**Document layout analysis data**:
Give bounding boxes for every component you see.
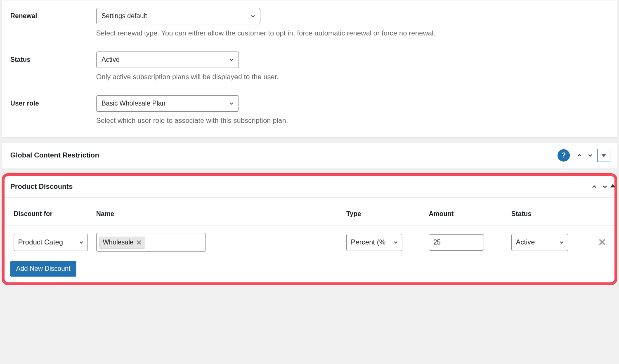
name-tag-input[interactable]: Wholesale ✕	[96, 233, 206, 252]
col-status: Status	[507, 198, 590, 225]
remove-tag-button[interactable]: ✕	[136, 239, 142, 247]
chevron-down-icon	[250, 13, 256, 19]
user-role-select[interactable]: Basic Wholesale Plan	[96, 95, 239, 112]
renewal-select[interactable]: Settings default	[96, 8, 260, 24]
user-role-label: User role	[10, 95, 96, 107]
global-content-restriction-panel: Global Content Restriction ?	[2, 143, 617, 168]
discounts-table: Discount for Name Type Amount Status Pro…	[5, 198, 614, 259]
name-tag-label: Wholesale	[103, 239, 134, 246]
help-icon[interactable]: ?	[558, 149, 570, 162]
chevron-down-icon	[78, 240, 84, 245]
name-tag: Wholesale ✕	[99, 237, 145, 249]
move-up-button[interactable]	[591, 182, 598, 192]
pd-title: Product Discounts	[10, 183, 73, 191]
move-down-button[interactable]	[601, 182, 609, 192]
remove-row-button[interactable]: ✕	[590, 225, 614, 260]
amount-input[interactable]	[429, 234, 484, 251]
status-select[interactable]: Active	[96, 52, 239, 68]
col-name: Name	[92, 198, 342, 225]
status-help: Only active subscription plans will be d…	[96, 73, 609, 81]
svg-marker-1	[610, 184, 615, 187]
renewal-select-value: Settings default	[102, 12, 147, 20]
user-role-help: Select which user role to associate with…	[96, 117, 609, 125]
discount-status-select[interactable]: Active	[511, 234, 568, 251]
col-type: Type	[342, 198, 425, 225]
discount-for-select[interactable]: Product Categ	[14, 234, 88, 251]
renewal-help: Select renewal type. You can either allo…	[96, 29, 609, 38]
panel-collapse-icon[interactable]	[610, 183, 615, 190]
user-role-select-value: Basic Wholesale Plan	[102, 100, 165, 107]
field-renewal: Renewal Settings default Select renewal …	[10, 8, 609, 38]
chevron-down-icon	[393, 240, 399, 245]
move-up-button[interactable]	[576, 150, 583, 160]
field-status: Status Active Only active subscription p…	[10, 52, 609, 81]
toggle-panel-button[interactable]	[597, 149, 610, 162]
discount-row: Product Categ Wholesale ✕	[5, 225, 614, 260]
gcr-title: Global Content Restriction	[10, 151, 99, 160]
svg-marker-0	[601, 154, 606, 157]
col-amount: Amount	[425, 198, 507, 225]
discount-type-value: Percent (%	[351, 238, 385, 247]
subscription-settings-panel: Renewal Settings default Select renewal …	[2, 0, 617, 138]
discount-status-value: Active	[516, 238, 535, 247]
col-discount-for: Discount for	[5, 198, 92, 225]
product-discounts-panel: Product Discounts Discount for Name Type…	[2, 173, 617, 285]
move-down-button[interactable]	[586, 150, 594, 160]
status-label: Status	[10, 52, 96, 63]
gcr-toolbar: ?	[558, 149, 610, 162]
add-new-discount-button[interactable]: Add New Discount	[10, 261, 76, 277]
renewal-label: Renewal	[10, 8, 96, 20]
chevron-down-icon	[229, 57, 234, 63]
discount-type-select[interactable]: Percent (%	[346, 234, 402, 251]
status-select-value: Active	[102, 56, 120, 63]
field-user-role: User role Basic Wholesale Plan Select wh…	[10, 95, 609, 125]
chevron-down-icon	[229, 101, 234, 106]
pd-toolbar	[591, 182, 609, 192]
chevron-down-icon	[559, 240, 565, 245]
discount-for-value: Product Categ	[18, 238, 63, 247]
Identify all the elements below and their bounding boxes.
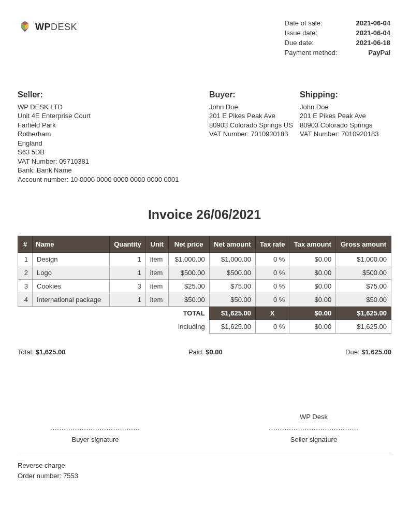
- due-date-label: Due date:: [285, 38, 355, 47]
- header: WPDESK Date of sale: 2021-06-04 Issue da…: [18, 18, 391, 58]
- cell-idx: 3: [18, 280, 33, 293]
- cell-tax-amount: $0.00: [289, 293, 336, 307]
- seller-heading: Seller:: [18, 89, 209, 100]
- seller-sig-name: WP Desk: [236, 413, 391, 422]
- including-gross: $1,625.00: [336, 320, 391, 334]
- col-tax-amount: Tax amount: [289, 236, 336, 253]
- cell-unit: item: [145, 280, 168, 293]
- col-idx: #: [18, 236, 33, 253]
- buyer-line: VAT Number: 7010920183: [209, 130, 300, 139]
- cell-net-price: $500.00: [168, 266, 209, 280]
- sig-dots: ........................................: [18, 424, 173, 432]
- cell-idx: 2: [18, 266, 33, 280]
- divider: [18, 453, 391, 453]
- shipping-block: Shipping: John Doe 201 E Pikes Peak Ave …: [300, 89, 390, 184]
- parties: Seller: WP DESK LTD Unit 4E Enterprise C…: [18, 89, 391, 184]
- summary-due: Due: $1,625.00: [345, 348, 391, 356]
- buyer-signature: ........................................…: [18, 413, 173, 443]
- buyer-line: John Doe: [209, 103, 300, 112]
- cell-net-amount: $500.00: [209, 266, 255, 280]
- cell-qty: 1: [110, 253, 145, 266]
- col-qty: Quantity: [110, 236, 145, 253]
- cell-tax-rate: 0 %: [255, 293, 289, 307]
- total-gross: $1,625.00: [336, 307, 391, 320]
- cell-gross: $75.00: [336, 280, 391, 293]
- logo: WPDESK: [18, 20, 77, 34]
- total-net-amount: $1,625.00: [209, 307, 255, 320]
- cell-net-amount: $1,000.00: [209, 253, 255, 266]
- cell-gross: $50.00: [336, 293, 391, 307]
- cell-qty: 3: [110, 280, 145, 293]
- summary-paid: Paid: $0.00: [188, 348, 223, 356]
- col-name: Name: [33, 236, 110, 253]
- seller-line: Rotherham: [18, 130, 209, 139]
- cell-net-amount: $50.00: [209, 293, 255, 307]
- cell-gross: $1,000.00: [336, 253, 391, 266]
- sig-dots: ........................................: [236, 424, 391, 432]
- date-of-sale-value: 2021-06-04: [356, 19, 391, 27]
- shipping-line: 201 E Pikes Peak Ave: [300, 111, 390, 121]
- including-tax-rate: 0 %: [255, 320, 289, 334]
- table-row: 1 Design 1 item $1,000.00 $1,000.00 0 % …: [18, 253, 391, 266]
- total-label: TOTAL: [18, 307, 210, 320]
- col-net-amount: Net amount: [209, 236, 255, 253]
- meta-table: Date of sale: 2021-06-04 Issue date: 202…: [284, 18, 391, 58]
- cell-unit: item: [145, 253, 168, 266]
- invoice-title: Invoice 26/06/2021: [18, 207, 391, 222]
- col-net-price: Net price: [168, 236, 209, 253]
- shipping-line: John Doe: [300, 103, 390, 112]
- issue-date-value: 2021-06-04: [356, 28, 391, 37]
- total-tax-amount: $0.00: [289, 307, 336, 320]
- cell-idx: 1: [18, 253, 33, 266]
- seller-line: VAT Number: 09710381: [18, 157, 209, 166]
- total-row: TOTAL $1,625.00 X $0.00 $1,625.00: [18, 307, 391, 320]
- including-net-amount: $1,625.00: [209, 320, 255, 334]
- buyer-line: 80903 Colorado Springs US: [209, 121, 300, 130]
- cell-tax-rate: 0 %: [255, 280, 289, 293]
- cell-idx: 4: [18, 293, 33, 307]
- footer-line: Reverse charge: [18, 461, 391, 471]
- including-row: Including $1,625.00 0 % $0.00 $1,625.00: [18, 320, 391, 334]
- summary-row: Total: $1,625.00 Paid: $0.00 Due: $1,625…: [18, 348, 391, 356]
- summary-total: Total: $1,625.00: [18, 348, 66, 356]
- seller-line: WP DESK LTD: [18, 103, 209, 112]
- cell-gross: $500.00: [336, 266, 391, 280]
- cell-tax-amount: $0.00: [289, 253, 336, 266]
- cell-tax-rate: 0 %: [255, 253, 289, 266]
- seller-line: Unit 4E Enterprise Court: [18, 111, 209, 121]
- cell-unit: item: [145, 293, 168, 307]
- cell-name: Logo: [33, 266, 110, 280]
- col-gross: Gross amount: [336, 236, 391, 253]
- seller-sig-label: Seller signature: [236, 436, 391, 443]
- cell-net-price: $1,000.00: [168, 253, 209, 266]
- buyer-heading: Buyer:: [209, 89, 300, 100]
- cell-tax-rate: 0 %: [255, 266, 289, 280]
- cell-net-amount: $75.00: [209, 280, 255, 293]
- table-row: 3 Cookies 3 item $25.00 $75.00 0 % $0.00…: [18, 280, 391, 293]
- cell-name: International package: [33, 293, 110, 307]
- table-row: 4 International package 1 item $50.00 $5…: [18, 293, 391, 307]
- including-label: Including: [18, 320, 210, 334]
- payment-method-label: Payment method:: [285, 48, 355, 57]
- cell-tax-amount: $0.00: [289, 266, 336, 280]
- issue-date-label: Issue date:: [285, 28, 355, 37]
- items-table: # Name Quantity Unit Net price Net amoun…: [18, 236, 391, 334]
- cell-tax-amount: $0.00: [289, 280, 336, 293]
- shipping-line: 80903 Colorado Springs: [300, 121, 390, 130]
- col-unit: Unit: [145, 236, 168, 253]
- col-tax-rate: Tax rate: [255, 236, 289, 253]
- buyer-block: Buyer: John Doe 201 E Pikes Peak Ave 809…: [209, 89, 300, 184]
- footer-notes: Reverse charge Order number: 7553: [18, 461, 391, 481]
- including-tax-amount: $0.00: [289, 320, 336, 334]
- seller-line: Account number: 10 0000 0000 0000 0000 0…: [18, 175, 209, 184]
- table-row: 2 Logo 1 item $500.00 $500.00 0 % $0.00 …: [18, 266, 391, 280]
- cell-qty: 1: [110, 266, 145, 280]
- cell-name: Design: [33, 253, 110, 266]
- cell-net-price: $50.00: [168, 293, 209, 307]
- logo-text: WPDESK: [35, 22, 77, 33]
- cell-unit: item: [145, 266, 168, 280]
- seller-block: Seller: WP DESK LTD Unit 4E Enterprise C…: [18, 89, 209, 184]
- seller-line: Farfield Park: [18, 121, 209, 130]
- seller-line: England: [18, 139, 209, 148]
- buyer-line: 201 E Pikes Peak Ave: [209, 111, 300, 121]
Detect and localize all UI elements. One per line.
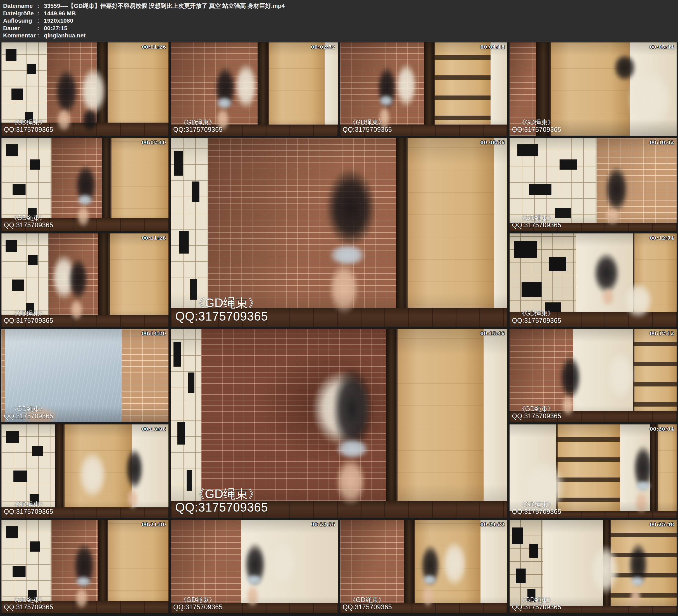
watermark-title: 《GD绳束》 — [11, 310, 53, 317]
watermark: 《GD绳束》 QQ:3175709365 — [173, 596, 223, 611]
watermark: 《GD绳束》 QQ:3175709365 — [4, 501, 53, 515]
metadata-value: qinglanhua.net — [44, 32, 85, 39]
metadata-label: Dauer — [3, 25, 37, 32]
watermark-title: 《GD绳束》 — [519, 596, 562, 604]
watermark-qq: QQ:3175709365 — [512, 317, 562, 324]
watermark: 《GD绳束》 QQ:3175709365 — [512, 596, 562, 611]
watermark-qq: QQ:3175709365 — [512, 508, 562, 515]
metadata-value: 1920x1080 — [44, 17, 73, 25]
watermark: 《GD绳束》 QQ:3175709365 — [512, 405, 562, 420]
metadata-separator: : — [37, 10, 44, 17]
watermark-qq: QQ:3175709365 — [175, 501, 268, 514]
video-thumbnail: 00:17:12 《GD绳束》 QQ:3175709365 — [510, 329, 677, 422]
metadata-value: 00:27:15 — [44, 25, 67, 32]
watermark-qq: QQ:3175709365 — [4, 508, 53, 515]
watermark-title: 《GD绳束》 — [349, 596, 392, 604]
watermark: 《GD绳束》 QQ:3175709365 — [4, 119, 53, 133]
metadata-row: Dateigröße : 1449.96 MB — [3, 10, 675, 17]
watermark-qq: QQ:3175709365 — [4, 317, 53, 324]
watermark-qq: QQ:3175709365 — [343, 126, 392, 133]
watermark-title: 《GD绳束》 — [192, 487, 268, 501]
watermark-title: 《GD绳束》 — [519, 501, 562, 508]
watermark-qq: QQ:3175709365 — [4, 126, 53, 133]
timestamp-overlay: 00:21:30 — [142, 522, 166, 527]
watermark-qq: QQ:3175709365 — [343, 604, 392, 611]
timestamp-overlay: 00:10:02 — [649, 140, 674, 145]
watermark: 《GD绳束》 QQ:3175709365 — [4, 214, 53, 229]
video-thumbnail: 00:14:20 《GD绳束》 QQ:3175709365 — [1, 329, 168, 422]
watermark: 《GD绳束》 QQ:3175709365 — [512, 310, 562, 324]
watermark-title: 《GD绳束》 — [11, 405, 53, 413]
watermark-qq: QQ:3175709365 — [512, 126, 562, 133]
watermark: 《GD绳束》 QQ:3175709365 — [512, 214, 562, 229]
file-metadata-header: Dateiname : 33559----【GD绳束】佳嘉好不容易放假 没想到比… — [0, 0, 678, 42]
watermark-title: 《GD绳束》 — [349, 119, 392, 126]
watermark-title: 《GD绳束》 — [519, 214, 562, 222]
watermark-qq: QQ:3175709365 — [4, 222, 53, 229]
metadata-value: 33559----【GD绳束】佳嘉好不容易放假 没想到比上次更开放了 真空 站立… — [44, 2, 285, 10]
video-thumbnail: 00:04:18 《GD绳束》 QQ:3175709365 — [340, 42, 507, 136]
watermark-title: 《GD绳束》 — [519, 405, 562, 413]
metadata-row: Kommentar : qinglanhua.net — [3, 32, 675, 39]
watermark: 《GD绳束》 QQ:3175709365 — [343, 119, 392, 133]
metadata-separator: : — [37, 2, 44, 10]
video-thumbnail: 00:25:48 《GD绳束》 QQ:3175709365 — [510, 520, 677, 613]
timestamp-overlay: 00:05:44 — [649, 44, 674, 50]
video-thumbnail: 00:24:22 《GD绳束》 QQ:3175709365 — [340, 520, 507, 613]
timestamp-overlay: 00:15:46 — [480, 331, 505, 336]
watermark: 《GD绳束》 QQ:3175709365 — [4, 405, 53, 420]
watermark-qq: QQ:3175709365 — [173, 604, 223, 611]
timestamp-overlay: 00:20:04 — [649, 426, 674, 432]
timestamp-overlay: 00:22:56 — [311, 522, 336, 527]
watermark: 《GD绳束》 QQ:3175709365 — [4, 596, 53, 611]
timestamp-overlay: 00:11:28 — [142, 235, 166, 241]
watermark-title: 《GD绳束》 — [11, 214, 53, 222]
watermark-title: 《GD绳束》 — [11, 596, 53, 604]
watermark: 《GD绳束》 QQ:3175709365 — [175, 487, 268, 514]
watermark-title: 《GD绳束》 — [519, 119, 562, 126]
video-thumbnail: 00:18:38 《GD绳束》 QQ:3175709365 — [1, 424, 168, 518]
video-thumbnail: 00:15:46 《GD绳束》 QQ:3175709365 — [171, 329, 507, 518]
timestamp-overlay: 00:12:54 — [649, 235, 674, 241]
video-thumbnail: 00:07:10 《GD绳束》 QQ:3175709365 — [1, 138, 168, 231]
watermark: 《GD绳束》 QQ:3175709365 — [512, 119, 562, 133]
video-thumbnail: 00:22:56 《GD绳束》 QQ:3175709365 — [171, 520, 338, 613]
watermark-qq: QQ:3175709365 — [173, 126, 223, 133]
metadata-separator: : — [37, 32, 44, 39]
video-thumbnail: 00:11:28 《GD绳束》 QQ:3175709365 — [1, 233, 168, 327]
video-thumbnail: 00:08:36 《GD绳束》 QQ:3175709365 — [171, 138, 507, 327]
watermark-qq: QQ:3175709365 — [512, 413, 562, 420]
timestamp-overlay: 00:07:10 — [142, 140, 166, 145]
timestamp-overlay: 00:02:52 — [311, 44, 336, 50]
metadata-label: Auflösung — [3, 17, 37, 25]
timestamp-overlay: 00:18:38 — [142, 426, 166, 432]
metadata-value: 1449.96 MB — [44, 10, 76, 17]
watermark-title: 《GD绳束》 — [180, 596, 223, 604]
watermark: 《GD绳束》 QQ:3175709365 — [343, 596, 392, 611]
metadata-label: Dateigröße — [3, 10, 37, 17]
metadata-separator: : — [37, 17, 44, 25]
watermark: 《GD绳束》 QQ:3175709365 — [175, 296, 268, 323]
timestamp-overlay: 00:24:22 — [480, 522, 505, 527]
watermark-title: 《GD绳束》 — [192, 296, 268, 310]
watermark-qq: QQ:3175709365 — [512, 604, 562, 611]
metadata-label: Dateiname — [3, 2, 37, 10]
watermark-title: 《GD绳束》 — [519, 310, 562, 317]
watermark: 《GD绳束》 QQ:3175709365 — [512, 501, 562, 515]
video-thumbnail: 00:21:30 《GD绳束》 QQ:3175709365 — [1, 520, 168, 613]
watermark-qq: QQ:3175709365 — [512, 222, 562, 229]
metadata-row: Dateiname : 33559----【GD绳束】佳嘉好不容易放假 没想到比… — [3, 2, 675, 10]
watermark-title: 《GD绳束》 — [180, 119, 223, 126]
metadata-separator: : — [37, 25, 44, 32]
watermark: 《GD绳束》 QQ:3175709365 — [173, 119, 223, 133]
timestamp-overlay: 00:25:48 — [649, 522, 674, 527]
watermark-qq: QQ:3175709365 — [4, 413, 53, 420]
timestamp-overlay: 00:14:20 — [142, 331, 166, 336]
metadata-row: Auflösung : 1920x1080 — [3, 17, 675, 25]
watermark-qq: QQ:3175709365 — [175, 310, 268, 323]
video-thumbnail: 00:01:26 《GD绳束》 QQ:3175709365 — [1, 42, 168, 136]
video-thumbnail: 00:12:54 《GD绳束》 QQ:3175709365 — [510, 233, 677, 327]
thumbnail-grid: 00:01:26 《GD绳束》 QQ:3175709365 00:02:52 《… — [0, 42, 678, 616]
watermark: 《GD绳束》 QQ:3175709365 — [4, 310, 53, 324]
metadata-label: Kommentar — [3, 32, 37, 39]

**WHAT TO PRODUCE**:
Looking at the data above, show all lines where the word "Kommentar" occurs.

**EXERCISE RESULT**:
metadata-row: Kommentar : qinglanhua.net — [3, 32, 675, 39]
metadata-label: Kommentar — [3, 32, 37, 39]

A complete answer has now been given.